What do a Rolling Stone cover, boy shorts and the 2009 Ouray Ice Festival have in common? Stephen Koch has graced all three. On January 10, Koch, wearing nothing more than skin-tight blue Speedos, the mandatory competitor’s bib and fruit boots, tied in to tackle Ouray’s mixed-climbing competition route. With a $2,000 first-place prize, and a crowd of as many as 1,000 spectators lined up like Antarctic penguins along the snowy rim of Colorado’s Uncompaghre Gorge, the mixed comp is one of America’s most anticipated climbing events.
Koch, celebrated for his spine-chilling snowboard descents, seemed relaxed as he flexed his ample thighs and buttocks. Buffed as a Chippendales dancer and with the obvious cajones to match, he dispatched the route’s initial ice pillar, then dry-tooled into the business: a steep overhang with bad feet. For a few minutes, maybe five (maybe 20), Koch manhandled the long pulls. A foot cut loose and Koch swung out and twisted, giving onlookers an eyeful of brown belly fuzz. He regained his feet, hacked again, and dropped into space. The crowd, which had expected great things from the man in the blue underpants, whimpered like children who had dropped their ice-cream cones on the sidewalk.

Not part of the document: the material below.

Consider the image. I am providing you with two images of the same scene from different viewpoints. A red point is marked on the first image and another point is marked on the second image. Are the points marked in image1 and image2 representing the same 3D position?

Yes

And so it went. Competitors climbed to roughly the same spot in the rocky roof and melted off their tools. For a while it seemed as if the route — said to be between M10 and M12 — had a bug-zapper-like death ray that fried anyone who tried to get past the blue light. Either that, or the diabolical Vince Anderson, who had set the course, had smeared whale oil on everyone’s tool handles.

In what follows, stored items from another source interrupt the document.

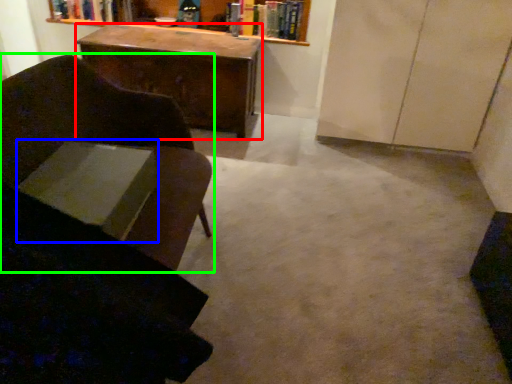 Question: Estimate the real-world distances between objects in this image. Which object is farther from desk (highlighted by a red box), book (highlighted by a blue box) or chair (highlighted by a green box)?

Choices:
 (A) book
 (B) chair

Answer: (A) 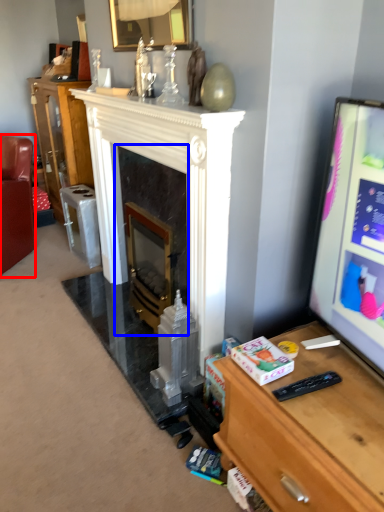 Question: Which point is closer to the camera, furniture (highlighted by a red box) or fireplace (highlighted by a blue box)?

Choices:
 (A) furniture
 (B) fireplace

Answer: (B) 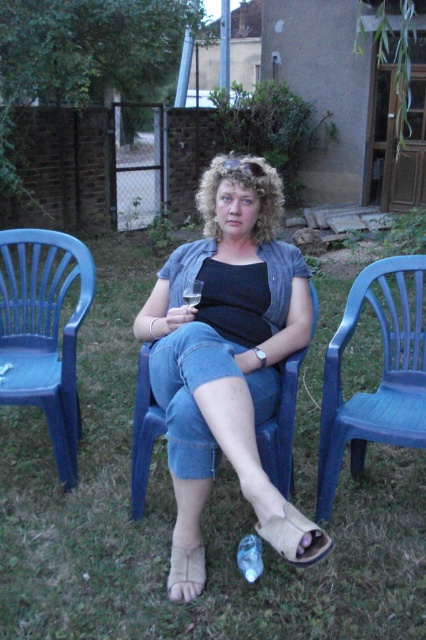 Question: Which is nearer to the leather sandal at lower center?

Choices:
 (A) denim shorts at center
 (B) beige fabric sandal at lower center
 (C) blue plastic chair at left
 (D) blue plastic chair at right

Answer: (A)

Question: Does denim shorts at center appear over leather sandal at lower center?

Choices:
 (A) yes
 (B) no

Answer: (A)

Question: Estimate the real-world distances between objects in this image. Which object is farther from the blue plastic chair at right?

Choices:
 (A) denim shorts at center
 (B) green grass at center
 (C) blue plastic chair at left
 (D) leather sandal at lower center

Answer: (C)

Question: Can you confirm if blue plastic chair at left is thinner than leather sandal at lower center?

Choices:
 (A) no
 (B) yes

Answer: (A)

Question: Is green grass at center bigger than denim shorts at center?

Choices:
 (A) yes
 (B) no

Answer: (A)

Question: Considering the real-world distances, which object is farthest from the beige fabric sandal at lower center?

Choices:
 (A) blue plastic chair at left
 (B) leather sandal at lower center

Answer: (A) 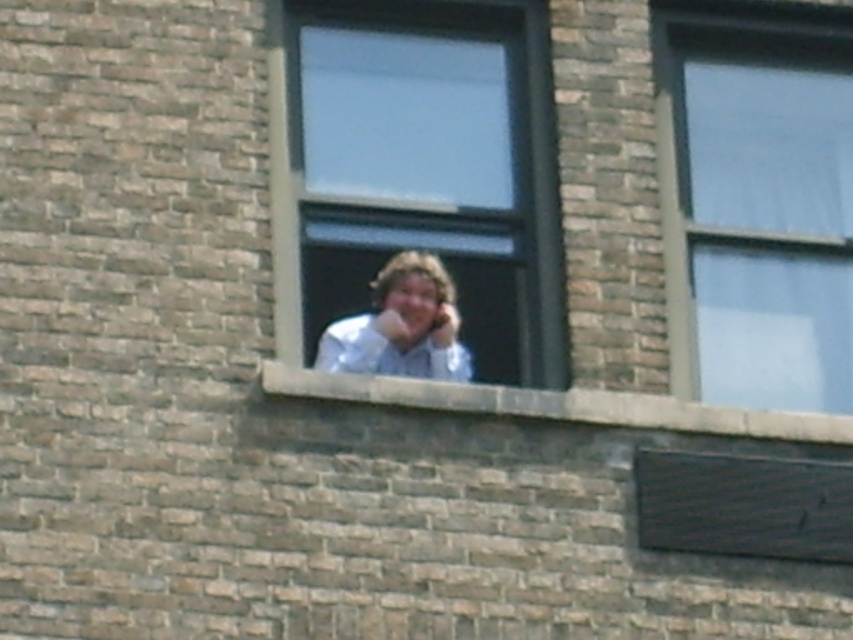 You are standing in a park across from a brick building. You see the clear glass window at center. Can you comfortably read a book while sitting on a bench 30 meters away from the window?

The clear glass window at center is 31.33 meters away from the viewer. Since the bench is only 30 meters away, you are closer than the window, so the distance should allow comfortable reading as you are nearer to the window than the stated distance.

You are standing at the base of the brick building and want to throw a small ball to the transparent glass window at upper right. The ball can travel up to 30 meters. Will it reach the window?

The transparent glass window at upper right is 32.42 meters from the viewer, which is beyond the ball travel distance of 30 meters. The ball will not reach the window. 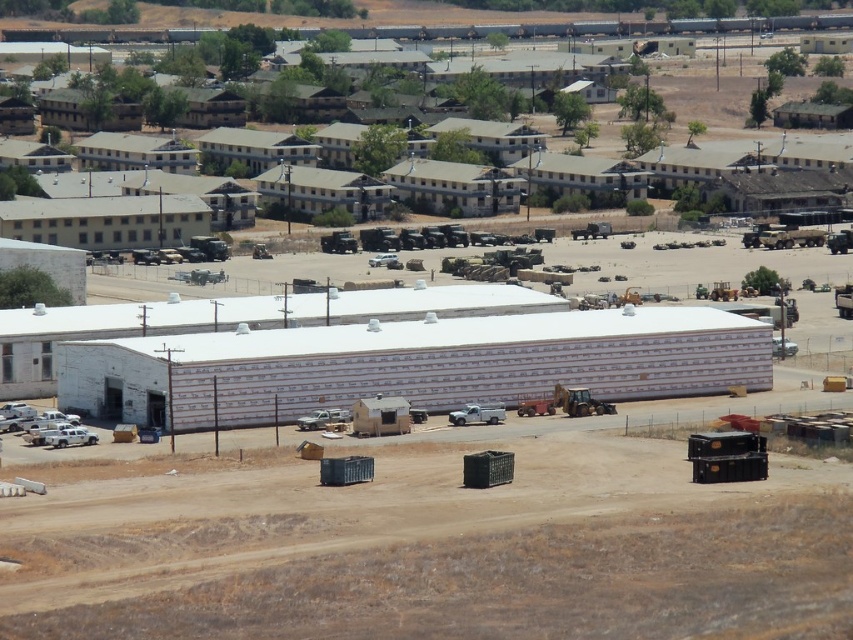 Question: Observing the image, what is the correct spatial positioning of brown dirt field at lower center in reference to gray concrete buildings at upper center?

Choices:
 (A) right
 (B) left

Answer: (B)

Question: Which point is farther to the camera?

Choices:
 (A) brown dirt field at lower center
 (B) gray concrete buildings at upper center

Answer: (B)

Question: Is brown dirt field at lower center to the left of gray concrete buildings at upper center from the viewer's perspective?

Choices:
 (A) yes
 (B) no

Answer: (A)

Question: Does brown dirt field at lower center appear on the left side of gray concrete buildings at upper center?

Choices:
 (A) no
 (B) yes

Answer: (B)

Question: Which of the following is the closest to the observer?

Choices:
 (A) (492, 576)
 (B) (93, 33)

Answer: (A)

Question: Which of the following is the farthest from the observer?

Choices:
 (A) (503, 627)
 (B) (471, 35)

Answer: (B)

Some spectators groused about the field being thin, none of the crushing Euros, preoccupied with a World Cup ice comp on the same weekend, had crossed the Atlantic. Eighteen of 20 competitors, including the four women, pitched less than a third of the way up the rock section, and the point was well taken until Josh Wharton stepped up to bat.
Standing next to me in snow up to his crotch, the photographer John Evans had, after six hours of staring through that little peephole in his camera, gone rotten in the head. He packed up his camera just as Wharton, climbing second to last, slipped on his Asolo Comp XTs and exhaled a spume of hot breath into the crisp winter air.

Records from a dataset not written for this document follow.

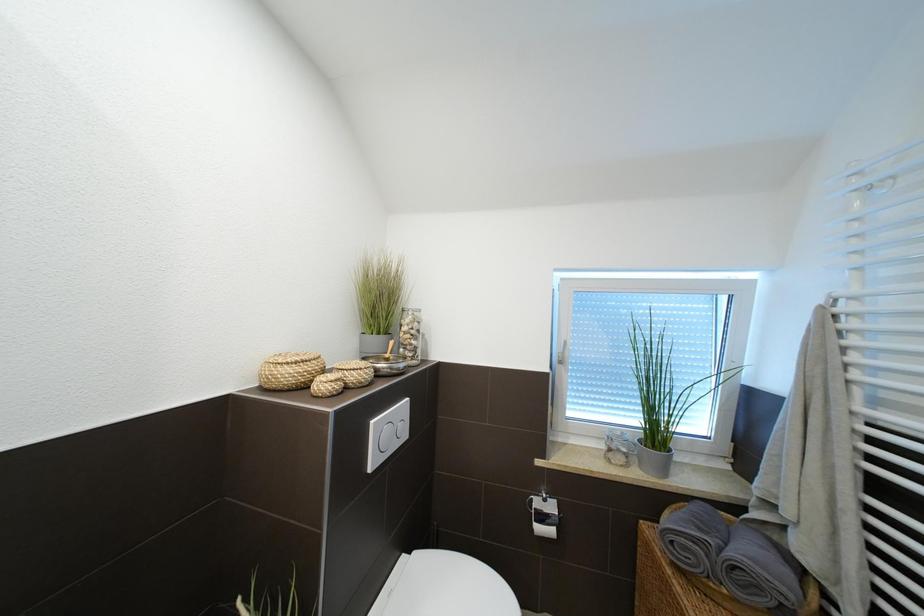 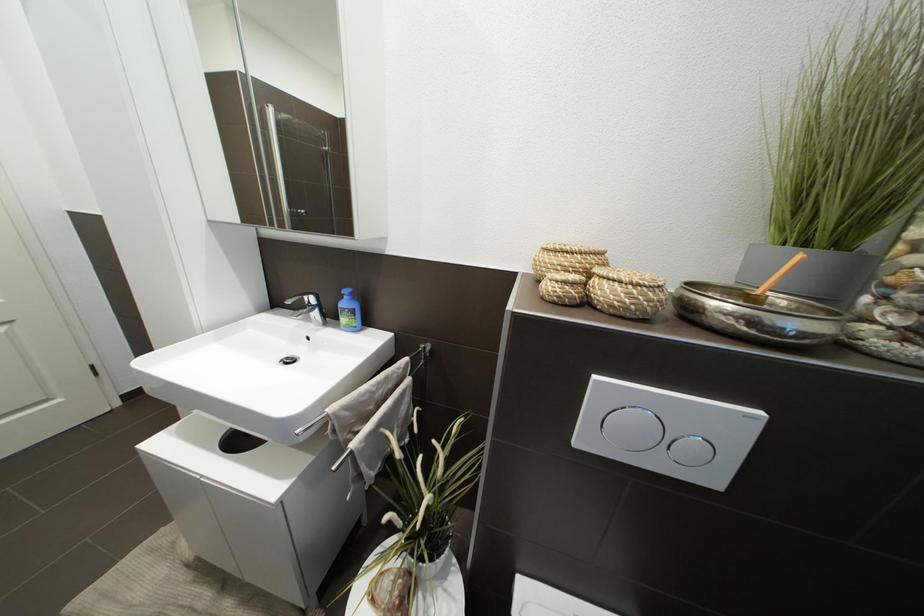 Based on the continuous images, in which direction is the camera rotating?

The rotation direction of the camera is left-down. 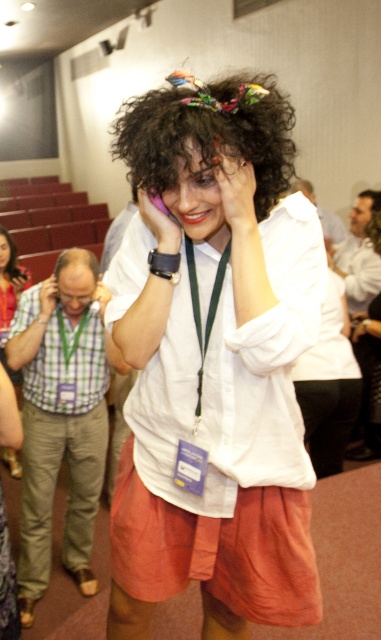 You are an event planner organizing a photo shoot in this conference room. You need to ensure that the curly dark brown hair at center and the white matte hand at center are both visible in the photo. Given their sizes, which object should be placed closer to the camera to ensure both are clearly visible?

The curly dark brown hair at center is bigger than the white matte hand at center. To ensure both are clearly visible, the white matte hand at center should be placed closer to the camera since it is smaller and needs to be magnified to match the visibility of the larger object.

You are organizing a photo shoot and need to ensure that the white cotton shirt at center and the purple matte phone at upper center are both visible in the frame. Based on their sizes, which object is more likely to be fully visible without cropping?

The white cotton shirt at center is wider than the purple matte phone at upper center, so it is more likely to be fully visible without cropping. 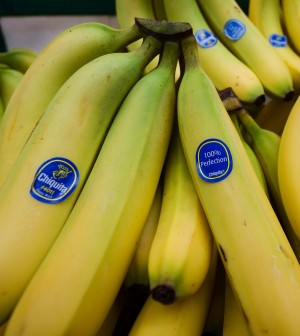 Locate an element on the screen. The width and height of the screenshot is (300, 336). stickers is located at coordinates (219, 159), (50, 182), (207, 40), (236, 28), (281, 40).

“Dude,” I said to Evans. “You better get your stuff back out.”
“You think?” Evans asked. “But I don’t have a 300 2.8, and we’re too far away for me to get the money shot with my 70-200.”
“Never show up at a professional event without a 300 2.8 again!” I spat. “Wharton is going to win, you old fool.”
I could tell I had hurt John, who is actually a dear friend, but he needed a sharp smacking, so I felt good about that.
Meanwhile, not three feet from us, the shooter David Clifford blazed away with a super-telephoto Canon 300 2.8, complete with image stabilization and monopod. Badda, badda, badda.
This is like cheating, he yelled as he punched the air with his fist like a Hell’s Angel who had just chain-whipped two little old grannies. Money! Money!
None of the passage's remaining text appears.